But speculation had been building since mid-January when Rachel Notley said she would be stepping down as leader of the Official Opposition after a decade at the party’s head.

Sporting an Edmonton Oilers jersey, she gave a farewell speech to party members Friday night in Calgary.

Along with the former mayor, four candidates ran for the leadership bid; former cabinet ministers Sarah Hoffman and Kathleen Ganley; and rookie legislature member Jodi Calahoo Stonehouse.

Nearly 73,000 NDP members voted in the leadership race, with Nenshi claiming close to 90 per cent of the vote.

Across the other candidates, Ganley received 5,899 votes, Hoffman received 3,063 votes, and Calahoo Stonehouse received 1,222 votes. 

Over 50 per cent of eligible ballots cast is needed for the ranked preferential ballot system the party is using.
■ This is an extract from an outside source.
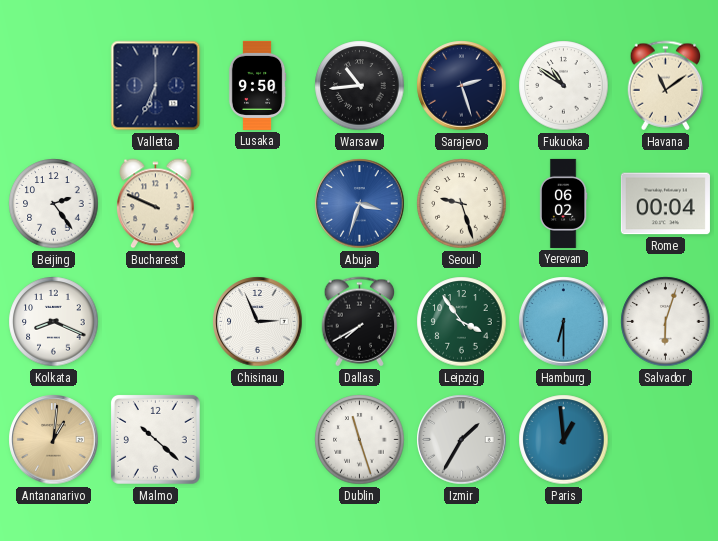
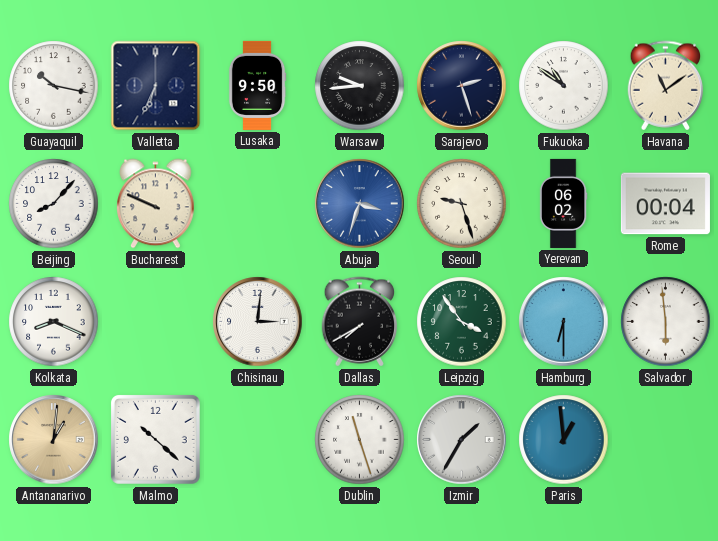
Guayaquil: none -> 10:17
Warsaw: 10:44 -> 9:44
Beijing: 2:24 -> 8:07
Chisinau: 2:56 -> 3:01
Salvador: 6:03 -> 5:59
Throughout the leadership race, the party’s membership has grown exponentially — last month, the party said its total membership had reached 85,144.

On Dec. 31, 2023, the party had 16,224 members.

“We are now over 85,000 members strong and we will continue building this movement,” said Nenshi in a statement released following the announcement.

“Together, we will work hard to show our friends and neighbours that they have a home in the Alberta NDP and, in 2027, we will deliver a smarter and more capable government that respects all Albertans.”


Watch: Rachel Notley delivers farewell speech in Calgary


Nenshi has come under fire by some in the party as an opportunistic johnny-come-lately with political leanings more Liberal red than NDP orange.

However, he has dismissed the criticism, saying his values are core Alberta ones.

He has also sparked debate on the future identity of the Alberta NDP, questioning whether it should retain membership ties with its federal counterpart.

In last year’s provincial election, Smith’s UCP leveraged support by painting Alberta New Democrats as either enthusiastic co-conspirators or impotent lackeys in the federal power-sharing deal between Liberal Prime Minister Justin Trudeau and federal NDP Leader Jagmeet Singh.

An alliance with federal counterparts has forced the Alberta wing to walk a policy tightrope on energy and environmental policy in a province where jobs and billions of dollars in revenue are tied to non-renewable resources like the oilsands.

The federal and provincial parties openly butted heads in 2018 when Notley’s then-government celebrated Trudeau’s government spending billions to purchase the Trans Mountain pipeline expansion to ensure more Alberta oil would get to the B.C. coast. 

The move outraged environmental advocates, including those within the NDP. Federal NDP Leader Jagmeet Singh criticized the purchase as a bad deal for all involved.